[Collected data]
============

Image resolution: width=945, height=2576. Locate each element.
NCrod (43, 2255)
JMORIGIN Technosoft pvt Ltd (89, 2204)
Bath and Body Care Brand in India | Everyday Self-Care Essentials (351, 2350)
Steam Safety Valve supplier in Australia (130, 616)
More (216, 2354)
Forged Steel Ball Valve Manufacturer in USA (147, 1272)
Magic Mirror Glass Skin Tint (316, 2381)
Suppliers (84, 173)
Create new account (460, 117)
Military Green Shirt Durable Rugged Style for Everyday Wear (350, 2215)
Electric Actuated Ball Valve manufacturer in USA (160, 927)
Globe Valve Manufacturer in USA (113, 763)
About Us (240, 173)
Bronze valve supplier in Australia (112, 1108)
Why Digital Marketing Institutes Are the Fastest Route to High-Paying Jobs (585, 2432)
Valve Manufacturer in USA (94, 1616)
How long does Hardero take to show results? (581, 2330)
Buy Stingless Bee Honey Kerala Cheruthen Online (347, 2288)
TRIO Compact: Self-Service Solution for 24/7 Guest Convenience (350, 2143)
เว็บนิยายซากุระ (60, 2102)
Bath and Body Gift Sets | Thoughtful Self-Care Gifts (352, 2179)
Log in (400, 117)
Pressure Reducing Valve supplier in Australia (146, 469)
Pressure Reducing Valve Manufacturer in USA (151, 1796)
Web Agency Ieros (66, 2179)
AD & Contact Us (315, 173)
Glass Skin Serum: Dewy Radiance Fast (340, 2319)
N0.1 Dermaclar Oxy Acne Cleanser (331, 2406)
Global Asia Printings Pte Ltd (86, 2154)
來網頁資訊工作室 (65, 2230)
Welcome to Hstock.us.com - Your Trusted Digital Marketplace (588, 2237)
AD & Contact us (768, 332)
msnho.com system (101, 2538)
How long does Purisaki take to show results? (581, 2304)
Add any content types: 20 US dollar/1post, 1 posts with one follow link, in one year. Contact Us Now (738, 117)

============

- Your goal
Give back, word for word, the lines from the one with "Why Digital Marketing" through the last line of the entries, both included, and no other line.

- Answer area
Why Digital Marketing Institutes Are the Fastest Route to High-Paying Jobs (585, 2432)
Valve Manufacturer in USA (94, 1616)
How long does Hardero take to show results? (581, 2330)
Buy Stingless Bee Honey Kerala Cheruthen Online (347, 2288)
TRIO Compact: Self-Service Solution for 24/7 Guest Convenience (350, 2143)
เว็บนิยายซากุระ (60, 2102)
Bath and Body Gift Sets | Thoughtful Self-Care Gifts (352, 2179)
Log in (400, 117)
Pressure Reducing Valve supplier in Australia (146, 469)
Pressure Reducing Valve Manufacturer in USA (151, 1796)
Web Agency Ieros (66, 2179)
AD & Contact Us (315, 173)
Glass Skin Serum: Dewy Radiance Fast (340, 2319)
N0.1 Dermaclar Oxy Acne Cleanser (331, 2406)
Global Asia Printings Pte Ltd (86, 2154)
來網頁資訊工作室 (65, 2230)
Welcome to Hstock.us.com - Your Trusted Digital Marketplace (588, 2237)
AD & Contact us (768, 332)
msnho.com system (101, 2538)
How long does Purisaki take to show results? (581, 2304)
Add any content types: 20 US dollar/1post, 1 posts with one follow link, in one year. Contact Us Now (738, 117)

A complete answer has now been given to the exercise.